In the Greek, one cannot fail to miss what Paul is saying here. Paul is using 3 different Greek words for prayer here as he charts a path to Christian joy. One could responsibly translate verse 6 this way, "Be anxious for nothing, but in everything by prayer and prayer with thanksgiving, pray".

Why does Paul command this? Is God ignorant of what we need until we give Him our list of requests? Of course He isn't! You are commanded to make known your requests to God, not because He does not know, but perhaps because you do not know. It is common for us to be anxious about many things without even knowing precisely what we are anxious about.

Notice also that Paul insists that we offer our prayer "with thanksgiving". Surely what Paul has in mind here is a recalling of God's goodness and faithfulness in the past that will, in turn, protect us from anxiety in the future.
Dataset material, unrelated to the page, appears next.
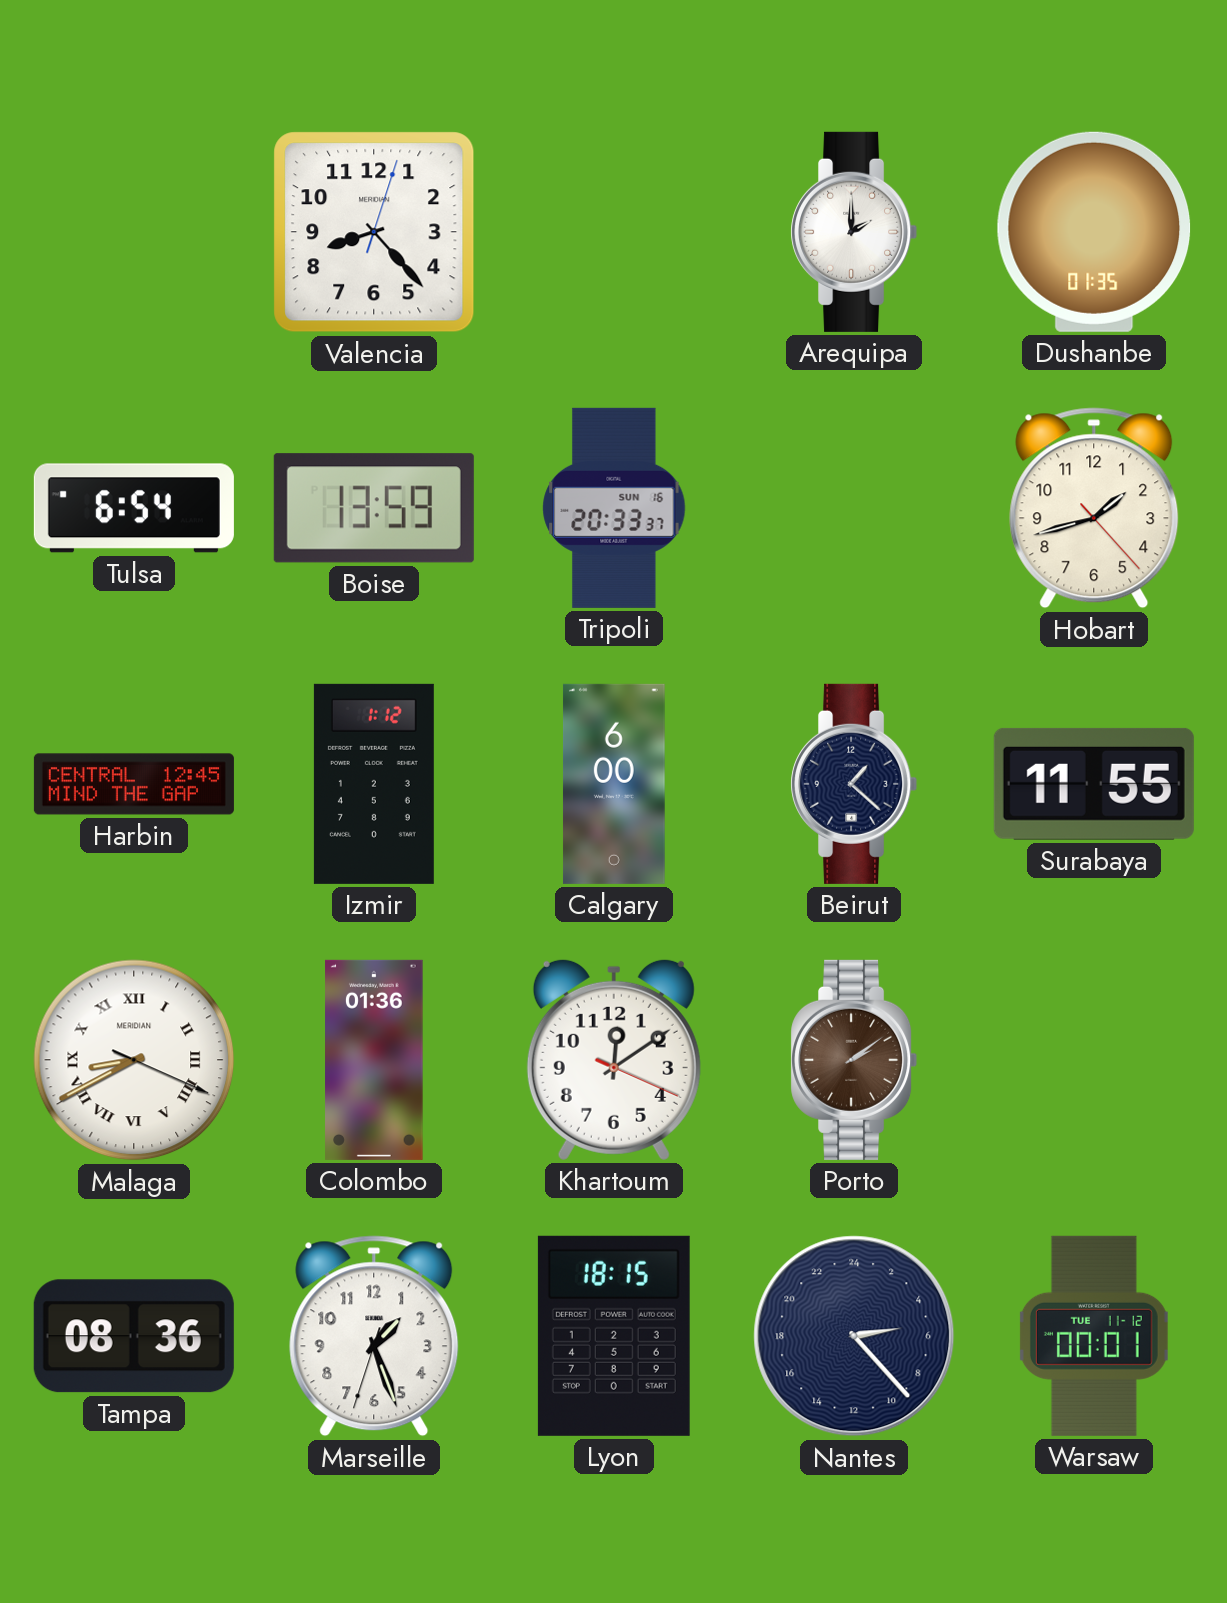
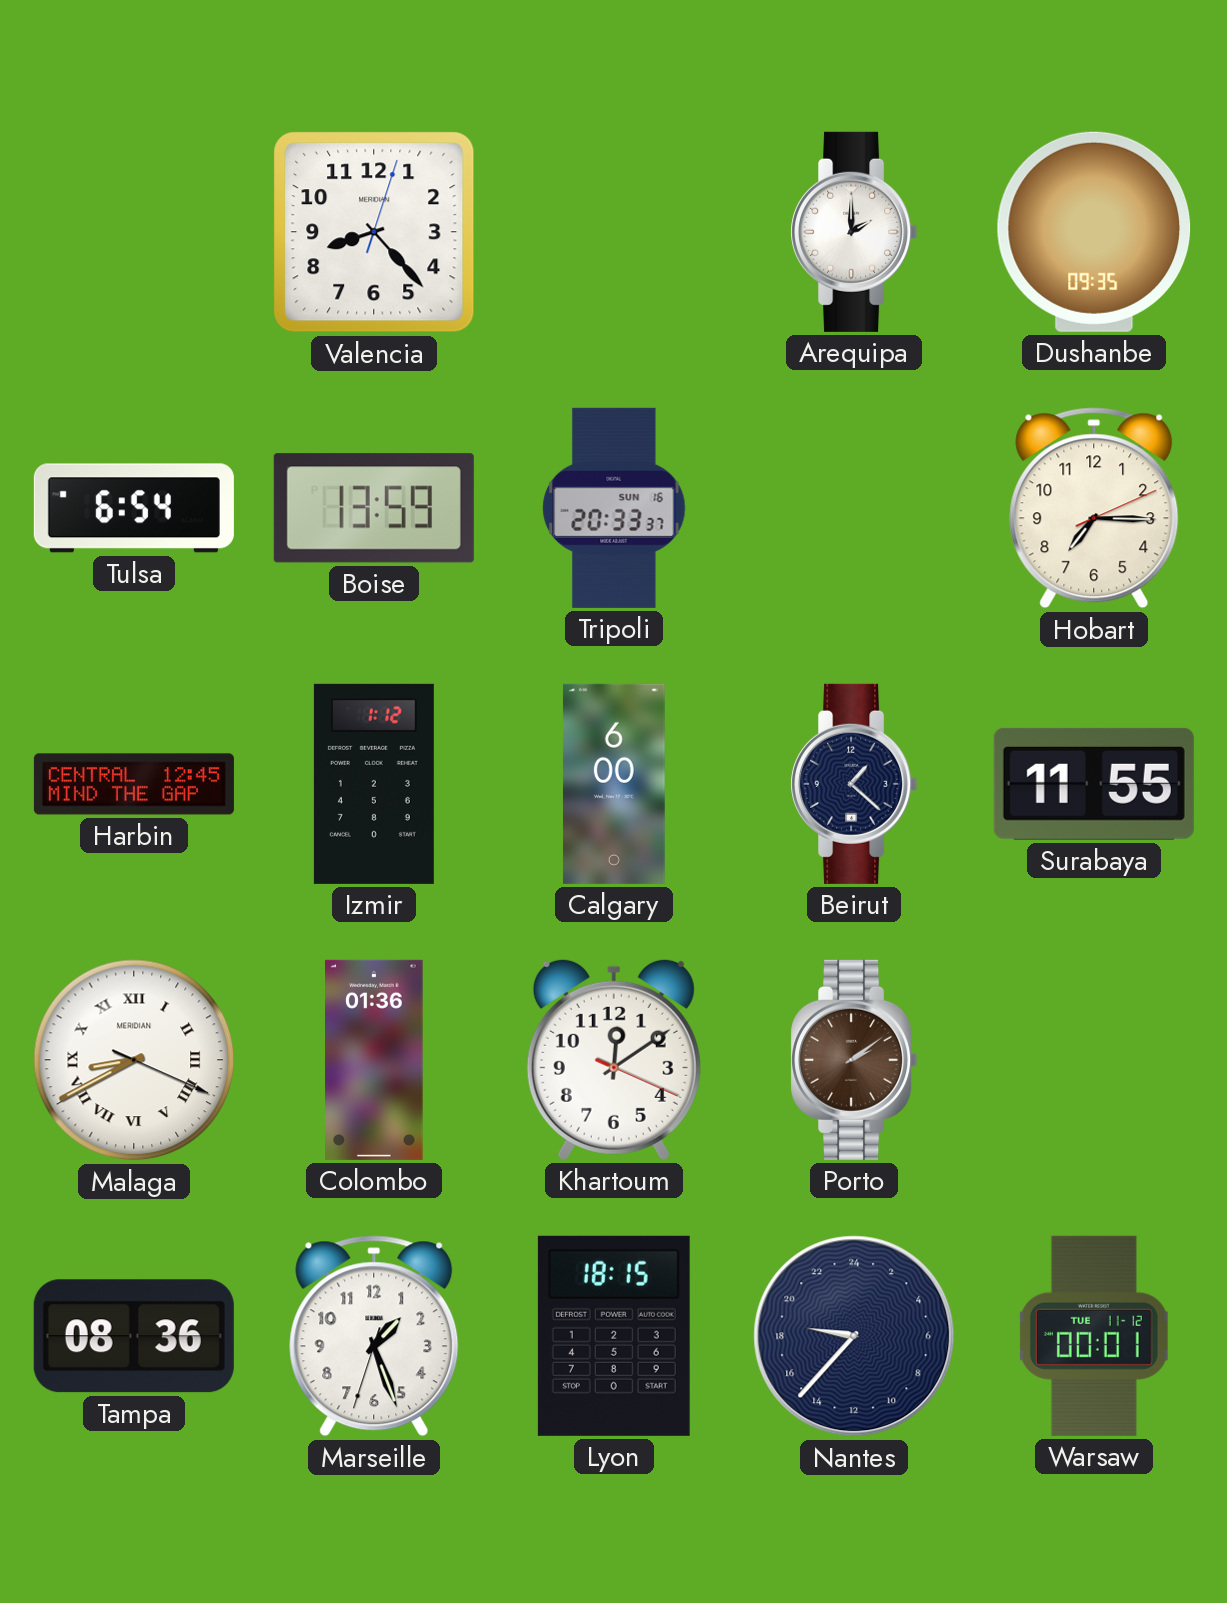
Dushanbe: 01:35 -> 09:35
Hobart: 1:42 -> 7:15
Nantes: 5:23 -> 18:37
When we remind ourselves that God's grace has brought us safe thus far, we gain confidence in the promise that grace will carry us home.

And what does God promise to do for us when we pray in this manner? Have you ever noticed that Paul does not say that we shall necessarily receive the things we ask for? You might expect Paul to say, "let your requests be made known to God and God will fulfill your requests"--but Paul does not say that. Instead, Paul says, "let your requests be made known to God and the peace of God, which surpasses all understanding, shall guard your hearts and your minds in Christ Jesus"(4:7).

God does not always give us what we ask for, but God does promise, however, to give a supernatural peace to those who share their needs with Him. God does promise His presence.

Your anxieties may be as simple as getting to church on time or as complex as dealing with the death or illness of a loved one. God's presence can see you through. His love can provide peace in the most terrible times.

If you are like me, and tend to get anxious, let me encourage you today to cast your cares before God. God may not make your circumstances better, but He may make YOU better. This is cause for rejoicing.

Friends, be anxious for nothing. And since that command is easier said than done, I implore you: pray, pray, and pray some more. For only then will you be able to fulfill that blessed command: "Rejoice in the Lord always, again I say rejoice!".